Bilim insanları, Venüs'ün yüzeyindeki devasa 'pankek' şeklindeki yapıların sırrını çözmeye bir adım daha yaklaştı.
Venüs, 'pankek kubbeleri' olarak bilinen, gezegen yüzeyinden dairesel şişlikler gibi yükselen sarp kenarlı volkanlarıyla tanınıyor. Yeni bir araştırma, bu sıra dışı kubbe şeklindeki yapıların oluşumunda, gezegenin üst kabuğunun belirli bölgelerdeki esnekliğinin önemli bir rol oynadığını ortaya koyuyor.
Venüs'te bin 600'den fazla büyük volkanik yapının bulunduğu biliniyor. Bunlar arasında en dikkat çekicilerinden biri de 'pankek kubbeleri'. Bu disk şeklindeki yapılar, onlarca kilometre genişliğe yayılırken, yükseklikleri sadece yarım kilometre civarında kalıyor. Adeta yassılaştırılmış bir volkan gibi görünüyorlar.
Bu volkanların tam olarak nasıl oluştuğu ve neden yapıldıkları hala tam bir gizem. Bir teoriye göre, bu yapılar süper yapışkan, yavaş akan lavların kendi ağırlıkları altında hareket etmesiyle oluşuyor. Lav akışı durduğunda katılaşıyor ve 'pankek kubbeleri'ni oluşturuyor.
Ancak oluşum sadece lav tipine mi bağlı? Araştırmacılara göre muhtemelen hayır. Daha önceki birçok çalışmanın göz ardı ettiği faktörlerden biri, Venüs'ün üst kabuğunun esnekliğiydi.
Venüs yüzeyinin (ve Dünya'nın belirli bölgelerinin), yeterince ağır bir yük altında portakal kabuğu gibi içeri göçtüğü ortaya çıktı. Eğer bu tür bir göçme, 'pankek kubbeleri'nin oluşumuna eşlik etseydi, kubbenin etrafında kabuğun yukarı doğru büküldüğü belirli izler bırakırdı. Nitekim, daha önceki bir çalışma, Venüs'teki 'pankek kubbeleri' örneklerinin beşte birinin etrafında bu tür bükülme izleri bulmuştu.
Esnek bir kabuğun 'pankek kubbesi' oluşumunu nasıl etkileyebileceğini belirlemek için, araştırmacılar yüksek çözünürlüklü verilere sahip tek bir kubbe üzerinde yoğunlaştılar.
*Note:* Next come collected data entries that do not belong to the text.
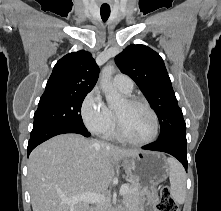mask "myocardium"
I'll return each mask as SVG.
<instances>
[{"label":"myocardium","mask_w":221,"mask_h":211,"mask_svg":"<svg viewBox=\"0 0 221 211\" xmlns=\"http://www.w3.org/2000/svg\"><path fill=\"white\" fill-rule=\"evenodd\" d=\"M125 100L130 105L143 106L150 112V114L153 118V133H152L151 137L148 138L147 140H144V141L133 140L132 138H130L126 134L119 116L115 113L116 132H117L118 137L121 140H123L124 142L129 143L131 145H135V146H145V145H148V144L154 142L158 136V133H159V120H158V116H157L155 110L150 106L149 103H147L146 101H144L142 99H139L136 97H127Z\"/></svg>","instance_id":"f54148a6"}]
</instances>
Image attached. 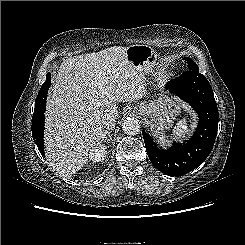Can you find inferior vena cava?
Instances as JSON below:
<instances>
[{
	"label": "inferior vena cava",
	"instance_id": "obj_1",
	"mask_svg": "<svg viewBox=\"0 0 245 245\" xmlns=\"http://www.w3.org/2000/svg\"><path fill=\"white\" fill-rule=\"evenodd\" d=\"M102 123L103 125L109 130L112 129L116 124V115L112 112H105L102 116Z\"/></svg>",
	"mask_w": 245,
	"mask_h": 245
}]
</instances>
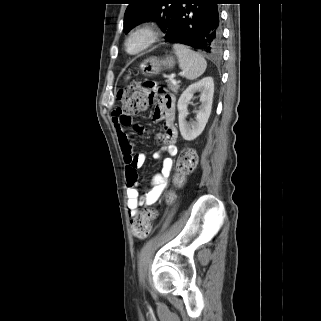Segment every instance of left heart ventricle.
Instances as JSON below:
<instances>
[{"label":"left heart ventricle","instance_id":"left-heart-ventricle-1","mask_svg":"<svg viewBox=\"0 0 321 321\" xmlns=\"http://www.w3.org/2000/svg\"><path fill=\"white\" fill-rule=\"evenodd\" d=\"M145 42V36L137 35L129 43V49L134 51L140 48Z\"/></svg>","mask_w":321,"mask_h":321}]
</instances>
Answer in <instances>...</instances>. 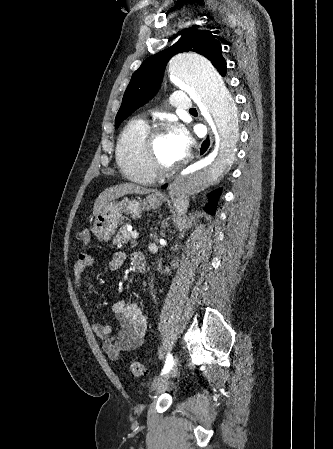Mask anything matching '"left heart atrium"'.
I'll list each match as a JSON object with an SVG mask.
<instances>
[{
	"label": "left heart atrium",
	"mask_w": 333,
	"mask_h": 449,
	"mask_svg": "<svg viewBox=\"0 0 333 449\" xmlns=\"http://www.w3.org/2000/svg\"><path fill=\"white\" fill-rule=\"evenodd\" d=\"M172 148L177 156V159L180 161L190 151L191 148V137L188 132L181 126L173 127L168 133Z\"/></svg>",
	"instance_id": "39dd6f15"
}]
</instances>
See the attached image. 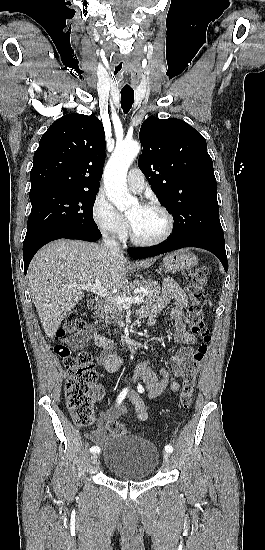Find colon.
Segmentation results:
<instances>
[{
    "mask_svg": "<svg viewBox=\"0 0 265 550\" xmlns=\"http://www.w3.org/2000/svg\"><path fill=\"white\" fill-rule=\"evenodd\" d=\"M207 279L208 270L204 266L196 268L185 278L190 297L187 321L191 331L200 339L182 377L179 402L185 409H188L193 402L197 375L211 341V332L204 321L203 303L201 301ZM85 330L86 322L80 317L78 311L72 310L66 315L62 325L56 331V339L60 340L66 335L82 333ZM54 351L62 359L68 372L65 384L67 409L77 426H90L94 422L93 405L102 396V391L96 385L98 376L93 358L84 351L75 353L69 346L62 343L56 344ZM109 432L112 436H123L126 434V427L120 422L113 421L109 424Z\"/></svg>",
    "mask_w": 265,
    "mask_h": 550,
    "instance_id": "obj_1",
    "label": "colon"
}]
</instances>
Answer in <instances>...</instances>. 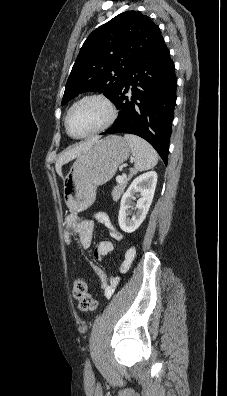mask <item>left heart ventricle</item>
Segmentation results:
<instances>
[{"instance_id":"left-heart-ventricle-1","label":"left heart ventricle","mask_w":227,"mask_h":396,"mask_svg":"<svg viewBox=\"0 0 227 396\" xmlns=\"http://www.w3.org/2000/svg\"><path fill=\"white\" fill-rule=\"evenodd\" d=\"M108 117V110L97 100L86 101L73 109L68 125L72 134L84 135L103 124Z\"/></svg>"}]
</instances>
NASA'nın 1990'lardaki Magellan görevi tarafından toplanan topografik verileri kullanarak, bu kubbenin sanal bir modelini oluşturdular.
Ardından, farklı yoğunluktaki lavların hem esnek bir üst kabuk hem de sert bir litosfer üzerine akışını simüle ettiler ve sonuçları sanal kubbe ile karşılaştırdılar.
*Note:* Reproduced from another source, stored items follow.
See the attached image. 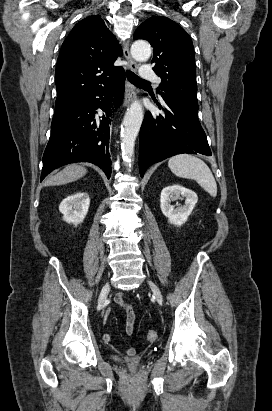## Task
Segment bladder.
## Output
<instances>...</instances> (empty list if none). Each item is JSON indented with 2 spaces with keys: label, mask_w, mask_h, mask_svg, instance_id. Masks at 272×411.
I'll return each instance as SVG.
<instances>
[{
  "label": "bladder",
  "mask_w": 272,
  "mask_h": 411,
  "mask_svg": "<svg viewBox=\"0 0 272 411\" xmlns=\"http://www.w3.org/2000/svg\"><path fill=\"white\" fill-rule=\"evenodd\" d=\"M146 357V355H139L133 358L114 356L113 359L126 367L134 368L139 366L146 359Z\"/></svg>",
  "instance_id": "1"
}]
</instances>
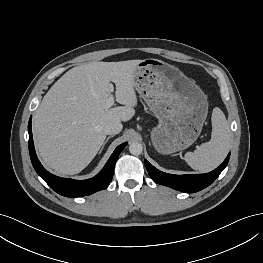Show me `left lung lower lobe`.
Wrapping results in <instances>:
<instances>
[{"instance_id": "left-lung-lower-lobe-1", "label": "left lung lower lobe", "mask_w": 263, "mask_h": 263, "mask_svg": "<svg viewBox=\"0 0 263 263\" xmlns=\"http://www.w3.org/2000/svg\"><path fill=\"white\" fill-rule=\"evenodd\" d=\"M229 157L230 153L219 167L206 174H168L156 169L147 160H145V166L150 177L156 183L171 187L181 192L194 193L209 186L220 175L222 170L227 166Z\"/></svg>"}]
</instances>
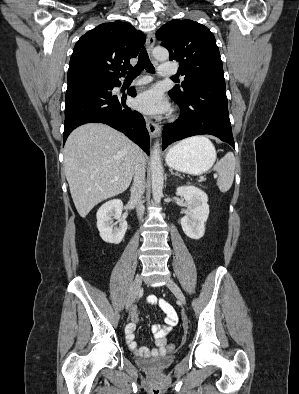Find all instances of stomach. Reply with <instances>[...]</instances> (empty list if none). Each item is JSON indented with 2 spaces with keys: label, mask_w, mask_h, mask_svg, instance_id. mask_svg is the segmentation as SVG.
<instances>
[{
  "label": "stomach",
  "mask_w": 299,
  "mask_h": 394,
  "mask_svg": "<svg viewBox=\"0 0 299 394\" xmlns=\"http://www.w3.org/2000/svg\"><path fill=\"white\" fill-rule=\"evenodd\" d=\"M215 160L214 146L196 140H185L172 147L166 155V162L170 168L191 175L205 173Z\"/></svg>",
  "instance_id": "stomach-1"
}]
</instances>
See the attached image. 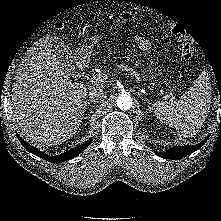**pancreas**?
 <instances>
[{"label":"pancreas","instance_id":"pancreas-1","mask_svg":"<svg viewBox=\"0 0 221 221\" xmlns=\"http://www.w3.org/2000/svg\"><path fill=\"white\" fill-rule=\"evenodd\" d=\"M153 79H155L154 76H147V77L145 78V80H150V81H152Z\"/></svg>","mask_w":221,"mask_h":221}]
</instances>
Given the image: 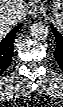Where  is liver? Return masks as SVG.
<instances>
[{
	"mask_svg": "<svg viewBox=\"0 0 63 107\" xmlns=\"http://www.w3.org/2000/svg\"><path fill=\"white\" fill-rule=\"evenodd\" d=\"M27 3L24 0H0V38L6 36L11 28L25 18ZM16 11L20 12V19L14 25L9 22Z\"/></svg>",
	"mask_w": 63,
	"mask_h": 107,
	"instance_id": "1",
	"label": "liver"
}]
</instances>
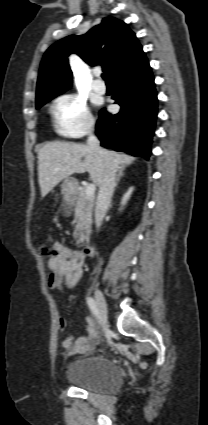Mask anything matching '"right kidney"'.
<instances>
[{
  "mask_svg": "<svg viewBox=\"0 0 208 425\" xmlns=\"http://www.w3.org/2000/svg\"><path fill=\"white\" fill-rule=\"evenodd\" d=\"M133 189H134L133 187H130L128 189V191L124 194V196L122 198V201H121V204L122 205H125L126 204L127 200L130 198V195H131Z\"/></svg>",
  "mask_w": 208,
  "mask_h": 425,
  "instance_id": "ca27d5eb",
  "label": "right kidney"
}]
</instances>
Çalışmanın sonuçları, esnek bir kabuk üzerinde oluşan kubbelerin, sert litosferde oluşanlara göre sanal 'pankek kubbesi'ne çok daha fazla benzediğini gösterdi. Özellikle, esnek kabuğun üzerindeki kubbeler düz tepelere ve çok sarp kenarlara sahipti, ki bu da 'pankek kubbeleri'nin karakteristik özelliği. Araştırmacılar, bunun nedeninin, kubbenin etrafındaki kabuk bükülmesinin lavın daha fazla akmasını engellemesi ve birikmesine neden olması olduğunu belirtti. Esnek litosferdeki kubbeler ayrıca gerçek kubbenin etrafındaki bükülme izlerine benzer işaretler taşıyordu.
Ancak, litosferin bükülmesi tek başına kubbelerin özelliklerini açıklayamıyordu; lavın yoğunluğu da önemliydi. Düşük yoğunluklu lavlar doğru şekle sahip kubbeler üretse de, gerçek 'pankek kubbesi' yakınlarında bulunanlardan daha küçük kabuk şişlikleri oluşturdu. Sadece yüksek yoğunluklu lavlar (oda sıcaklığındaki suyun iki katından daha yoğun) hem doğru kubbe şekillerini hem de bükülme izlerini üretebildi. Bu yüksek yoğunluklu lavlar, oda sıcaklığındaki ketçaptan trilyonlarca kat daha viskozdu ve kubbeleri oluşturmak için yüz binlerce Dünya yılı boyunca yerleşti.
Yine de, çalışmanın temel sınırlılığı sadece bir kubbeden alınan veriyi kullanmış olması. Araştırmacılar, NASA'nın VERITAS programı gibi yaklaşan Venüs görevlerinin, gezegen yüzeyinin daha yüksek çözünürlüklü topografisini sağlayarak, modellerini daha fazla veriyle test etmelerine olanak tanıyacağını umuyor.
Yeni veriler ayrıca 'pankek kubbeleri'ni oluşturan kesin lav tipini belirlemeye de yardımcı olabilir. Araştırmacılar bu soruyu cevaplayamadı. Çoğu Venüs volkanının bazaltik lav püskürttüğü düşünülse de, araştırmacılar riyolitik ve andezitik lavları da göz ardı etmediler.
Araştırmacılar, Venüs'te farklı lav tipleri bulmanın ilginç olacağını belirtti. Bunun, gezegenin tektonik tarihi, magmatik süreçleri ve hatta potansiyel olarak geçmişte su varlığı hakkında bilgi verebileceğini ekledi.